**WHAT THIS TASK INVOLVES**
Your answer is the listing, printed exactly as given.

*** Opening of SOURCE MATERIAL ***

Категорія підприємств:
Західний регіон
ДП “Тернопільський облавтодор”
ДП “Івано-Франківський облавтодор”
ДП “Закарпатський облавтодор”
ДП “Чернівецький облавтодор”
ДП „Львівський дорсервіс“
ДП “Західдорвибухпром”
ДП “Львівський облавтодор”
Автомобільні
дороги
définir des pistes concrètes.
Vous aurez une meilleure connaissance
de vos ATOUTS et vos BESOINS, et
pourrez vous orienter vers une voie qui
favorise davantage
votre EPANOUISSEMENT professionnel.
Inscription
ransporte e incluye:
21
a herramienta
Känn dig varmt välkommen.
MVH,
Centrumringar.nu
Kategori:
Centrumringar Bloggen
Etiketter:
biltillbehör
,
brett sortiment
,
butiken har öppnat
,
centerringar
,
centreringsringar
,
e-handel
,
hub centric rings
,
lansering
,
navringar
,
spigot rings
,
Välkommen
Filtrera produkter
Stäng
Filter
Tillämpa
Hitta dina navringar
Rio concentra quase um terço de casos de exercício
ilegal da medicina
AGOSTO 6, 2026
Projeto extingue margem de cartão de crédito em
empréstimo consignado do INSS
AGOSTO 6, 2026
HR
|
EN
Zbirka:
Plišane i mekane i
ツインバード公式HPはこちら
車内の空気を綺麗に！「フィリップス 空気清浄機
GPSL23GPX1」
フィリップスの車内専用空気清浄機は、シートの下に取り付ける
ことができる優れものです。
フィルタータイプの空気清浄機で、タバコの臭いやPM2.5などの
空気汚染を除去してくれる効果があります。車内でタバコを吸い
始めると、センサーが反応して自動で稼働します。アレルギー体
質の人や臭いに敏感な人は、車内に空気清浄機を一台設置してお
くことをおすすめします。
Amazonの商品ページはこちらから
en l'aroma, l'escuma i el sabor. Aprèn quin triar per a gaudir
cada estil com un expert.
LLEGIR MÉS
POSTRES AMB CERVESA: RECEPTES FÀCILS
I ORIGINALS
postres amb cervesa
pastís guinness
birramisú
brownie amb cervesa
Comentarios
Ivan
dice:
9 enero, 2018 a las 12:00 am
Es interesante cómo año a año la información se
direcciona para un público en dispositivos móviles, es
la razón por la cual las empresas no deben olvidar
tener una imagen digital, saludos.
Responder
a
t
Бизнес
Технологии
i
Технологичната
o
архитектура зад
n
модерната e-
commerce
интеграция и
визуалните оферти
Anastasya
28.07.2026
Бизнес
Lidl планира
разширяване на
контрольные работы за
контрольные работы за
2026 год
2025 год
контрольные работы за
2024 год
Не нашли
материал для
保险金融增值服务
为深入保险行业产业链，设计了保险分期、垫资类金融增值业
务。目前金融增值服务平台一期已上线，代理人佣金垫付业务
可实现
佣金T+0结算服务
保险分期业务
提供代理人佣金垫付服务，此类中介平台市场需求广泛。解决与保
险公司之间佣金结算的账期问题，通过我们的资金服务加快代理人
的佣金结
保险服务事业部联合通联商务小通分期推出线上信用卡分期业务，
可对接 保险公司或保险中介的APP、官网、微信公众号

*** Close of SOURCE MATERIAL ***

**SOLVED PROBLEM**
Категорія підприємств:
Західний регіон
ДП “Тернопільський облавтодор”
ДП “Івано-Франківський облавтодор”
ДП “Закарпатський облавтодор”
ДП “Чернівецький облавтодор”
ДП „Львівський дорсервіс“
ДП “Західдорвибухпром”
ДП “Львівський облавтодор”
Автомобільні
дороги
définir des pistes concrètes.
Vous aurez une meilleure connaissance
de vos ATOUTS et vos BESOINS, et
pourrez vous orienter vers une voie qui
favorise davantage
votre EPANOUISSEMENT professionnel.
Inscription
ransporte e incluye:
21
a herramienta
Känn dig varmt välkommen.
MVH,
Centrumringar.nu
Kategori:
Centrumringar Bloggen
Etiketter:
biltillbehör
,
brett sortiment
,
butiken har öppnat
,
centerringar
,
centreringsringar
,
e-handel
,
hub centric rings
,
lansering
,
navringar
,
spigot rings
,
Välkommen
Filtrera produkter
Stäng
Filter
Tillämpa
Hitta dina navringar
Rio concentra quase um terço de casos de exercício
ilegal da medicina
AGOSTO 6, 2026
Projeto extingue margem de cartão de crédito em
empréstimo consignado do INSS
AGOSTO 6, 2026
HR
|
EN
Zbirka:
Plišane i mekane i
ツインバード公式HPはこちら
車内の空気を綺麗に！「フィリップス 空気清浄機
GPSL23GPX1」
フィリップスの車内専用空気清浄機は、シートの下に取り付ける
ことができる優れものです。
フィルタータイプの空気清浄機で、タバコの臭いやPM2.5などの
空気汚染を除去してくれる効果があります。車内でタバコを吸い
始めると、センサーが反応して自動で稼働します。アレルギー体
質の人や臭いに敏感な人は、車内に空気清浄機を一台設置してお
くことをおすすめします。
Amazonの商品ページはこちらから
en l'aroma, l'escuma i el sabor. Aprèn quin triar per a gaudir
cada estil com un expert.
LLEGIR MÉS
POSTRES AMB CERVESA: RECEPTES FÀCILS
I ORIGINALS
postres amb cervesa
pastís guinness
birramisú
brownie amb cervesa
Comentarios
Ivan
dice:
9 enero, 2018 a las 12:00 am
Es interesante cómo año a año la información se
direcciona para un público en dispositivos móviles, es
la razón por la cual las empresas no deben olvidar
tener una imagen digital, saludos.
Responder
a
t
Бизнес
Технологии
i
Технологичната
o
архитектура зад
n
модерната e-
commerce
интеграция и
визуалните оферти
Anastasya
28.07.2026
Бизнес
Lidl планира
разширяване на
контрольные работы за
контрольные работы за
2026 год
2025 год
контрольные работы за
2024 год
Не нашли
материал для
保险金融增值服务
为深入保险行业产业链，设计了保险分期、垫资类金融增值业
务。目前金融增值服务平台一期已上线，代理人佣金垫付业务
可实现
佣金T+0结算服务
保险分期业务
提供代理人佣金垫付服务，此类中介平台市场需求广泛。解决与保
险公司之间佣金结算的账期问题，通过我们的资金服务加快代理人
的佣金结
保险服务事业部联合通联商务小通分期推出线上信用卡分期业务，
可对接 保险公司或保险中介的APP、官网、微信公众号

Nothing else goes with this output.